- Problem to work on:
An image-free, word-for-word version of the records below is to be returned.

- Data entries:

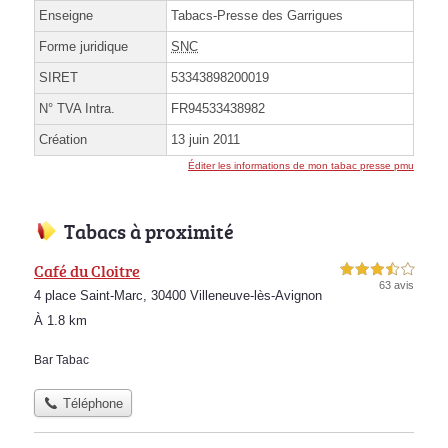
Enseigne
Tabacs-Presse des Garrigues
Forme juridique
SNC
SIRET
53343898200019
N° TVA Intra.
FR94533438982
Création
13 juin 2011
Éditer les informations de mon tabac presse pmu
Tabacs à proximité
Café du Cloitre
3,5 étoiles sur 5
63 avis
4 place Saint-Marc, 30400 Villeneuve-lès-Avignon
À 1.8 km
Bar Tabac
Téléphone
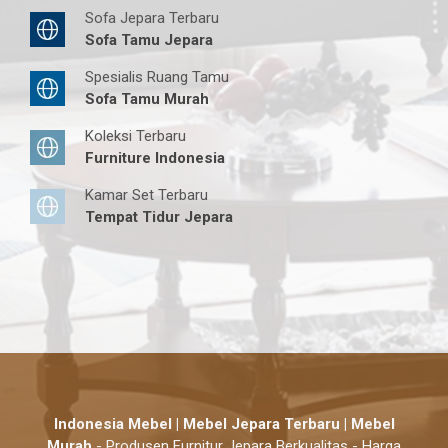
Sofa Jepara Terbaru
Sofa Tamu Jepara
Spesialis Ruang Tamu
Sofa Tamu Murah
Koleksi Terbaru
Furniture Indonesia
Kamar Set Terbaru
Tempat Tidur Jepara
Indonesia Mebel | Mebel Jepara Terbaru | Mebel
Murah
- Produsen Furnitur Jepara Berkualitas - Harga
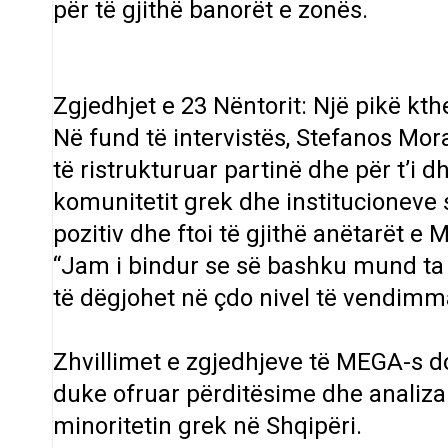
për të gjithë banorët e zonës.
Zgjedhjet e 23 Nëntorit: Një pikë k
Në fund të intervistës, Stefanos Mora
të ristrukturuar partinë dhe për t’i
komunitetit grek dhe institucioneve s
pozitiv dhe ftoi të gjithë anëtarët 
“Jam i bindur se së bashku mund ta
të dëgjohet në çdo nivel të vendimma
Zhvillimet e zgjedhjeve të MEGA-s d
duke ofruar përditësime dhe analiza
minoritetin grek në Shqipëri.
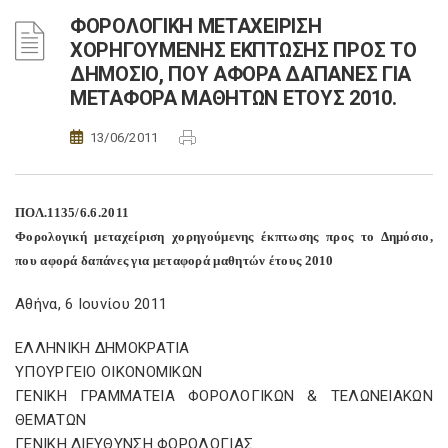
ΦΟΡΟΛΟΓΙΚΗ ΜΕΤΑΧΕΙΡΙΣΗ
ΧΟΡΗΓΟΥΜΕΝΗΣ ΕΚΠΤΩΣΗΣ ΠΡΟΣ ΤΟ
ΔΗΜΟΣΙΟ, ΠΟΥ ΑΦΟΡΑ ΔΑΠΑΝΕΣ ΓΙΑ
ΜΕΤΑΦΟΡΑ ΜΑΘΗΤΩΝ ΕΤΟΥΣ 2010.
13/06/2011
ΠΟΛ.1135/6.6.2011
Φορολογική μεταχείριση χορηγούμενης έκπτωσης προς το Δημόσιο,
που αφορά δαπάνες για μεταφορά μαθητών έτους 2010
Αθήνα, 6 Ιουνίου 2011
ΕΛΛΗΝΙΚΗ ΔΗΜΟΚΡΑΤΙΑ
ΥΠΟΥΡΓΕΙΟ ΟΙΚΟΝΟΜΙΚΩΝ
ΓΕΝΙΚΗ ΓΡΑΜΜΑΤΕΙΑ ΦΟΡΟΛΟΓΙΚΩΝ & ΤΕΛΩΝΕΙΑΚΩΝ
ΘΕΜΑΤΩΝ
ΓΕΝΙΚΗ ΔΙΕΥΘΥΝΣΗ ΦΟΡΟΛΟΓΙΑΣ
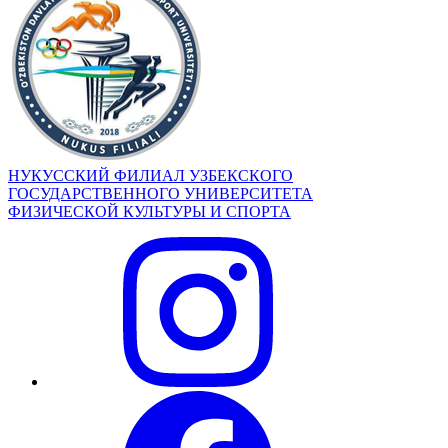
НУКУССКИЙ ФИЛИАЛ УЗБЕКСКОГО
ГОСУДАРСТВЕННОГО УНИВЕРСИТЕТА
ФИЗИЧЕСКОЙ КУЛЬТУРЫ И СПОРТА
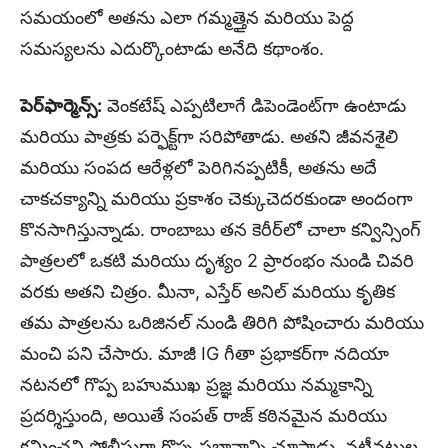
సమయంలో అతను ఎలా గమ్మత్తైన మరియు పెద్ద
సమస్యలను ఎదుర్కొంటాడు అనేది కథాంశం.
పెర్‌ఫార్మెన్స్:
వెంకటేష్ ఎప్పటిలాగే డిపెండెంట్‌గా ఉంటాడు
మరియు పాత్రకు పర్ఫెక్ట్‌గా సరిపోతాడు. అతని జీవనశైలి
మరియు సంపద ఆరేళ్లలో పెరిగినప్పటికీ, అతను అదే
చాకచక్యాన్ని మరియు ప్రకాశం చెక్కుచెదరకుండా అందంగా
కొనసాగిస్తున్నాడు. రాంబాబు తన కెరీర్‌లో చాలా కన్విన్సింగ్
పాత్రలలో ఒకటి మరియు దృశ్యం 2 ప్రారంభం నుండి చివరి
వరకు అతని చిత్రం. మీనా, ఎస్తేర్ అనిల్ మరియు కృతిక
తమ పాత్రలను ఒరిజినల్ నుండి తిరిగి పోషించారు మరియు
మంచి పని చేసారు. మాజీ IG గీతా ప్రభాకర్‌గా నదియా
నటనలో గొప్ప బహుముఖ ప్రజ్ఞ మరియు నమ్మకాన్ని
ప్రదర్శిస్తుంది, అయితే సంపత్ రాజ్ కఠినమైన మరియు
క్షమించని పోలీసుగా గొప్ప ప్రభావాన్ని చూపాడు. నటీనటుల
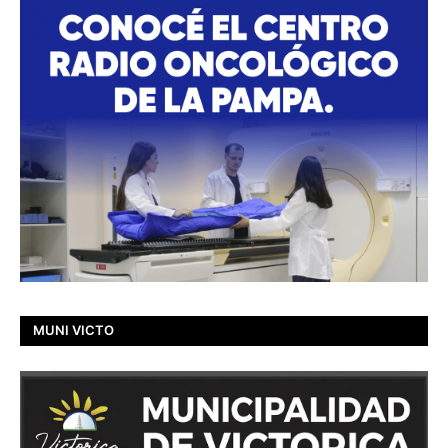
MUNI VICTO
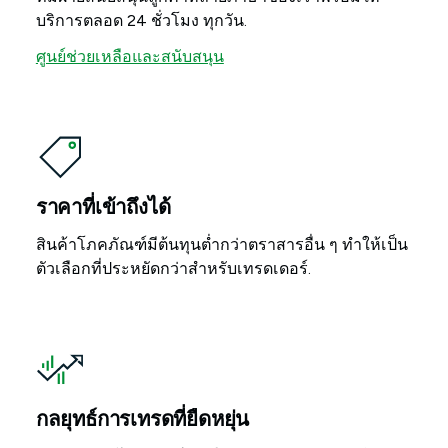
บริการตลอด 24 ชั่วโมง ทุกวัน.
ศูนย์ช่วยเหลือและสนับสนุน
ราคาที่เข้าถึงได้
สินค้าโภคภัณฑ์มีต้นทุนต่ำกว่าตราสารอื่น ๆ ทำให้เป็น
ตัวเลือกที่ประหยัดกว่าสำหรับเทรดเดอร์.
กลยุทธ์การเทรดที่ยืดหยุ่น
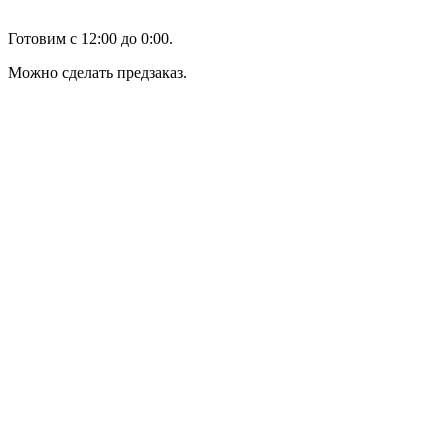
Готовим с 12:00 до 0:00.
Можно сделать предзаказ.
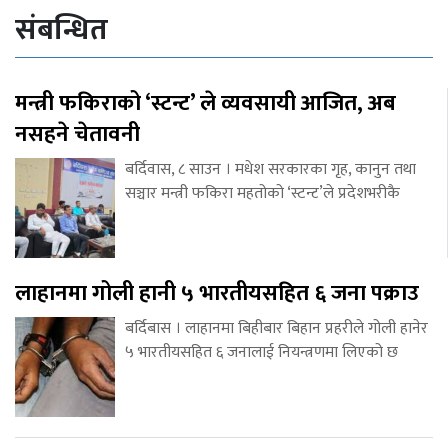
संबन्धित
मन्त्री फकिराको ‘स्टन्ट’ ले व्यवसायी आजित, अब
नसहने चेतावनी
बर्दिवास, ८ साउन । मधेश सरकारका गृह, कानुन तथा
सञ्चार मन्त्री फकिरा महतोको ‘स्टन्ट’ले प्रदेशभरीकै
लाहानमा गोली हानी ५ भारतीयसहित ६ जना पक्राउ
बर्दिबास । लाहानमा बिहीबार बिहान प्रहरीले गोली हानेर
५ भारतीयसहित ६ जनालाई नियन्त्रणमा लिएको छ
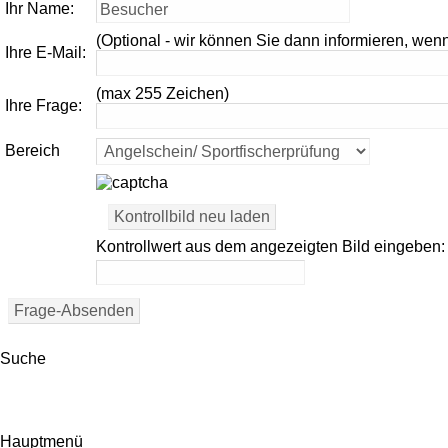
Ihr Name:
(Optional - wir können Sie dann informieren, wenn
Ihre E-Mail:
(max 255 Zeichen)
Ihre Frage:
Bereich
Kontrollwert aus dem angezeigten Bild eingeben:
Suche
Hauptmenü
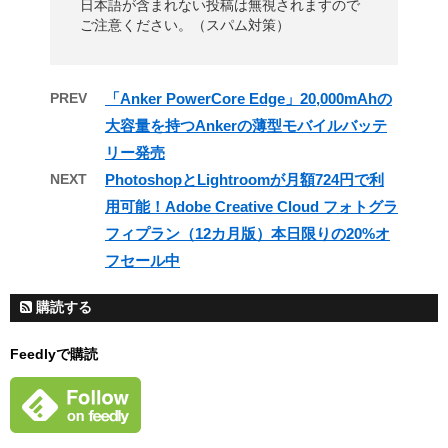
日本語が含まれない投稿は無視されますので
ご注意ください。（スパム対策）
PREV
「Anker PowerCore Edge」20,000mAhの
大容量を持つAnkerの薄型モバイルバッテ
リー発売
NEXT
PhotoshopとLightroomが月額724円で利
用可能！Adobe Creative Cloud フォトグラ
フィプラン（12カ月版）本日限りの20%オ
フセール中
購読する
Feedlyで購読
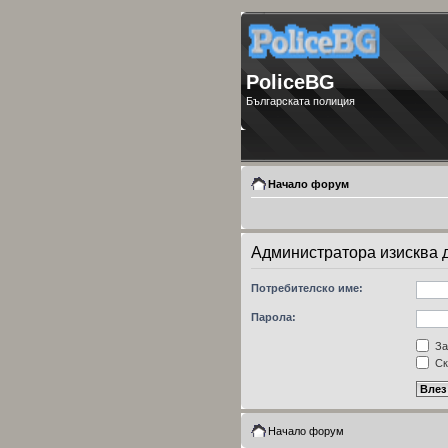
PoliceBG
Българската полиция
Начало форум
Администратора изисква д
Потребителско име:
Парола:
За
Ск
Начало форум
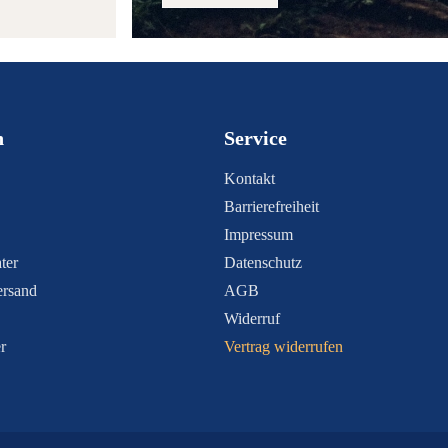
n
Service
Kontakt
Barrierefreiheit
Impressum
ter
Datenschutz
ersand
AGB
Widerruf
r
Vertrag widerrufen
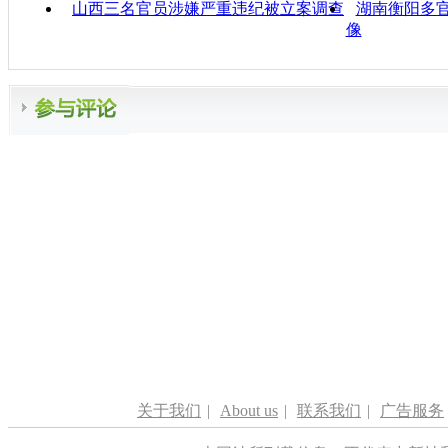
山西三名官员涉嫌严重违纪被立案调查
湖南衡阳多
像
关于我们
|
About us
|
联系我们
|
广告服务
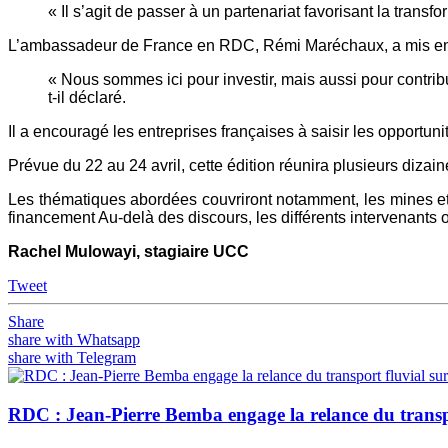
« Il s’agit de passer à un partenariat favorisant la transfo
L’ambassadeur de France en RDC, Rémi Maréchaux, a mis en ava
« Nous sommes ici pour investir, mais aussi pour contrib
t-il déclaré.
Il a encouragé les entreprises françaises à saisir les opportun
Prévue du 22 au 24 avril, cette édition réunira plusieurs dizai
Les thématiques abordées couvriront notamment, les mines et la 
financement Au-delà des discours, les différents intervenants o
Rachel Mulowayi, stagiaire UCC
Tweet
Share
share with Whatsapp
share with Telegram
RDC : Jean-Pierre Bemba engage la relance du transpo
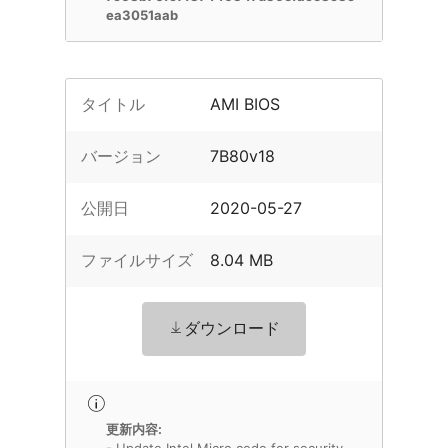
ea3051aab
タイトル
AMI BIOS
バージョン
7B80v18
公開日
2020-05-27
ファイルサイズ
8.04 MB
ダウンロード
更新内容:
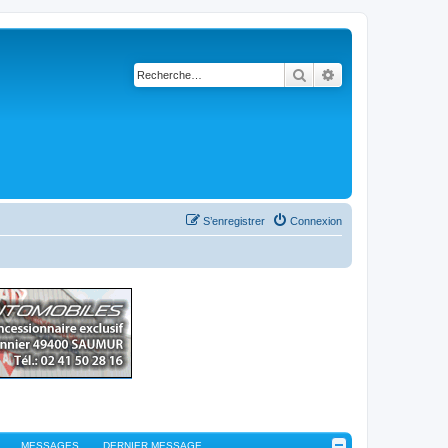
Rechercher
Recherche avancé
S’enregistrer
Connexion
MESSAGES
DERNIER MESSAGE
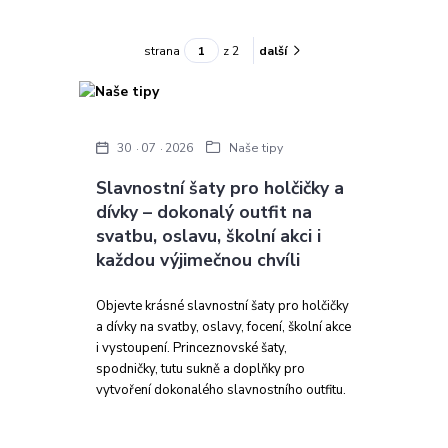
strana
z 2
další
30
07
2026
Naše tipy
Slavnostní šaty pro holčičky a
dívky – dokonalý outfit na
svatbu, oslavu, školní akci i
každou výjimečnou chvíli
Objevte krásné slavnostní šaty pro holčičky
a dívky na svatby, oslavy, focení, školní akce
i vystoupení. Princeznovské šaty,
spodničky, tutu sukně a doplňky pro
vytvoření dokonalého slavnostního outfitu.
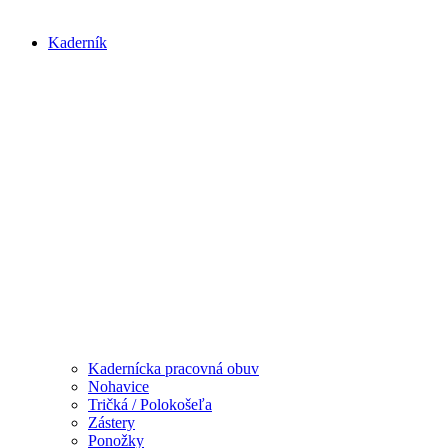
Kaderník
Kadernícka pracovná obuv
Nohavice
Tričká / Polokošeľa
Zástery
Ponožky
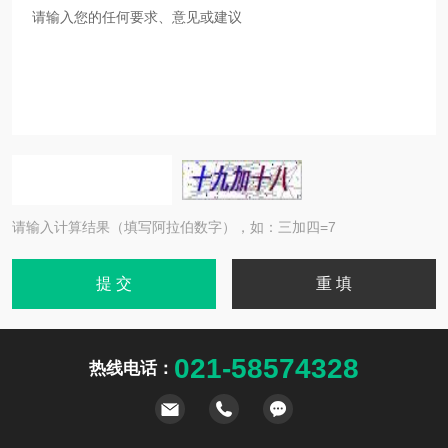
请输入计算结果（填写阿拉伯数字），如：三加四=7
021-58574328
热线电话：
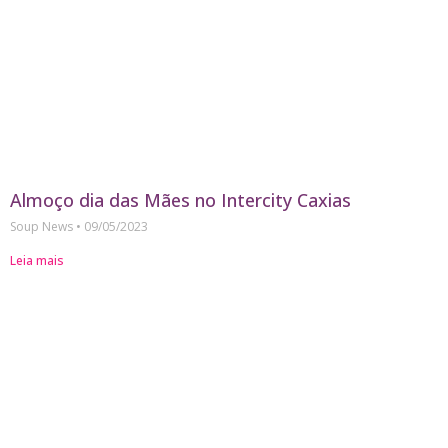
Almoço dia das Mães no Intercity Caxias
Soup News
09/05/2023
Leia mais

- Answer section:
Enseigne
Tabacs-Presse des Garrigues
Forme juridique
SNC
SIRET
53343898200019
N° TVA Intra.
FR94533438982
Création
13 juin 2011
Éditer les informations de mon tabac presse pmu
Tabacs à proximité
Café du Cloitre
3,5 étoiles sur 5
63 avis
4 place Saint-Marc, 30400 Villeneuve-lès-Avignon
À 1.8 km
Bar Tabac
Téléphone
Sofa Jepara Terbaru
Sofa Tamu Jepara
Spesialis Ruang Tamu
Sofa Tamu Murah
Koleksi Terbaru
Furniture Indonesia
Kamar Set Terbaru
Tempat Tidur Jepara
Indonesia Mebel | Mebel Jepara Terbaru | Mebel
Murah
- Produsen Furnitur Jepara Berkualitas - Harga
për të gjithë banorët e zonës.
Zgjedhjet e 23 Nëntorit: Një pikë k
Në fund të intervistës, Stefanos Mora
të ristrukturuar partinë dhe për t’i
komunitetit grek dhe institucioneve s
pozitiv dhe ftoi të gjithë anëtarët 
“Jam i bindur se së bashku mund ta
të dëgjohet në çdo nivel të vendimma
Zhvillimet e zgjedhjeve të MEGA-s d
duke ofruar përditësime dhe analiza
minoritetin grek në Shqipëri.
ΦΟΡΟΛΟΓΙΚΗ ΜΕΤΑΧΕΙΡΙΣΗ
ΧΟΡΗΓΟΥΜΕΝΗΣ ΕΚΠΤΩΣΗΣ ΠΡΟΣ ΤΟ
ΔΗΜΟΣΙΟ, ΠΟΥ ΑΦΟΡΑ ΔΑΠΑΝΕΣ ΓΙΑ
ΜΕΤΑΦΟΡΑ ΜΑΘΗΤΩΝ ΕΤΟΥΣ 2010.
13/06/2011
ΠΟΛ.1135/6.6.2011
Φορολογική μεταχείριση χορηγούμενης έκπτωσης προς το Δημόσιο,
που αφορά δαπάνες για μεταφορά μαθητών έτους 2010
Αθήνα, 6 Ιουνίου 2011
ΕΛΛΗΝΙΚΗ ΔΗΜΟΚΡΑΤΙΑ
ΥΠΟΥΡΓΕΙΟ ΟΙΚΟΝΟΜΙΚΩΝ
ΓΕΝΙΚΗ ΓΡΑΜΜΑΤΕΙΑ ΦΟΡΟΛΟΓΙΚΩΝ & ΤΕΛΩΝΕΙΑΚΩΝ
ΘΕΜΑΤΩΝ
ΓΕΝΙΚΗ ΔΙΕΥΘΥΝΣΗ ΦΟΡΟΛΟΓΙΑΣ
НУКУССКИЙ ФИЛИАЛ УЗБЕКСКОГО
ГОСУДАРСТВЕННОГО УНИВЕРСИТЕТА
ФИЗИЧЕСКОЙ КУЛЬТУРЫ И СПОРТА
సమయంలో అతను ఎలా గమ్మత్తైన మరియు పెద్ద
సమస్యలను ఎదుర్కొంటాడు అనేది కథాంశం.
పెర్‌ఫార్మెన్స్:
వెంకటేష్ ఎప్పటిలాగే డిపెండెంట్‌గా ఉంటాడు
మరియు పాత్రకు పర్ఫెక్ట్‌గా సరిపోతాడు. అతని జీవనశైలి
మరియు సంపద ఆరేళ్లలో పెరిగినప్పటికీ, అతను అదే
చాకచక్యాన్ని మరియు ప్రకాశం చెక్కుచెదరకుండా అందంగా
కొనసాగిస్తున్నాడు. రాంబాబు తన కెరీర్‌లో చాలా కన్విన్సింగ్
పాత్రలలో ఒకటి మరియు దృశ్యం 2 ప్రారంభం నుండి చివరి
వరకు అతని చిత్రం. మీనా, ఎస్తేర్ అనిల్ మరియు కృతిక
తమ పాత్రలను ఒరిజినల్ నుండి తిరిగి పోషించారు మరియు
మంచి పని చేసారు. మాజీ IG గీతా ప్రభాకర్‌గా నదియా
నటనలో గొప్ప బహుముఖ ప్రజ్ఞ మరియు నమ్మకాన్ని
ప్రదర్శిస్తుంది, అయితే సంపత్ రాజ్ కఠినమైన మరియు
క్షమించని పోలీసుగా గొప్ప ప్రభావాన్ని చూపాడు. నటీనటుల
MUNI VICTO
บริการตลอด 24 ชั่วโมง ทุกวัน.
ศูนย์ช่วยเหลือและสนับสนุน
ราคาที่เข้าถึงได้
สินค้าโภคภัณฑ์มีต้นทุนต่ำกว่าตราสารอื่น ๆ ทำให้เป็น
ตัวเลือกที่ประหยัดกว่าสำหรับเทรดเดอร์.
กลยุทธ์การเทรดที่ยืดหยุ่น
Готовим с 12:00 до 0:00.
Можно сделать предзаказ.
संबन्धित
मन्त्री फकिराको ‘स्टन्ट’ ले व्यवसायी आजित, अब
नसहने चेतावनी
बर्दिवास, ८ साउन । मधेश सरकारका गृह, कानुन तथा
सञ्चार मन्त्री फकिरा महतोको ‘स्टन्ट’ले प्रदेशभरीकै
लाहानमा गोली हानी ५ भारतीयसहित ६ जना पक्राउ
बर्दिबास । लाहानमा बिहीबार बिहान प्रहरीले गोली हानेर
५ भारतीयसहित ६ जनालाई नियन्त्रणमा लिएको छ
Ihr Name:
(Optional - wir können Sie dann informieren, wenn
Ihre E-Mail:
(max 255 Zeichen)
Ihre Frage:
Bereich
Kontrollwert aus dem angezeigten Bild eingeben:
Suche
Hauptmenü
日本語が含まれない投稿は無視されますので
ご注意ください。（スパム対策）
PREV
「Anker PowerCore Edge」20,000mAhの
大容量を持つAnkerの薄型モバイルバッテ
リー発売
NEXT
PhotoshopとLightroomが月額724円で利
用可能！Adobe Creative Cloud フォトグラ
フィプラン（12カ月版）本日限りの20%オ
フセール中
購読する
Feedlyで購読
PoliceBG
Българската полиция
Начало форум
Администратора изисква д
Потребителско име:
Парола:
За
Ск
Начало форум
n
Service
Kontakt
Barrierefreiheit
Impressum
ter
Datenschutz
ersand
AGB
Widerruf
r
Vertrag widerrufen
山西三名官员涉嫌严重违纪被立案调查
湖南衡阳多
像
关于我们
|
About us
|
联系我们
|
广告服务
« Il s’agit de passer à un partenariat favorisant la transfo
L’ambassadeur de France en RDC, Rémi Maréchaux, a mis en ava
« Nous sommes ici pour investir, mais aussi pour contrib
t-il déclaré.
Il a encouragé les entreprises françaises à saisir les opportun
Prévue du 22 au 24 avril, cette édition réunira plusieurs dizai
Les thématiques abordées couvriront notamment, les mines et la 
financement Au-delà des discours, les différents intervenants o
Rachel Mulowayi, stagiaire UCC
Tweet
Share
share with Whatsapp
share with Telegram
RDC : Jean-Pierre Bemba engage la relance du transpo
ea3051aab
タイトル
AMI BIOS
バージョン
7B80v18
公開日
2020-05-27
ファイルサイズ
8.04 MB
ダウンロード
更新内容:
Rechercher
Recherche avancé
S’enregistrer
Connexion
MESSAGES
DERNIER MESSAGE
strana
z 2
další
30
07
2026
Naše tipy
Slavnostní šaty pro holčičky a
dívky – dokonalý outfit na
svatbu, oslavu, školní akci i
každou výjimečnou chvíli
Objevte krásné slavnostní šaty pro holčičky
a dívky na svatby, oslavy, focení, školní akce
i vystoupení. Princeznovské šaty,
spodničky, tutu sukně a doplňky pro
vytvoření dokonalého slavnostního outfitu.
Kaderník
Kadernícka pracovná obuv
Nohavice
Tričká / Polokošeľa
Zástery
Ponožky
请输入计算结果（填写阿拉伯数字），如：三加四=7
021-58574328
热线电话：
Almoço dia das Mães no Intercity Caxias
Soup News
09/05/2023
Leia mais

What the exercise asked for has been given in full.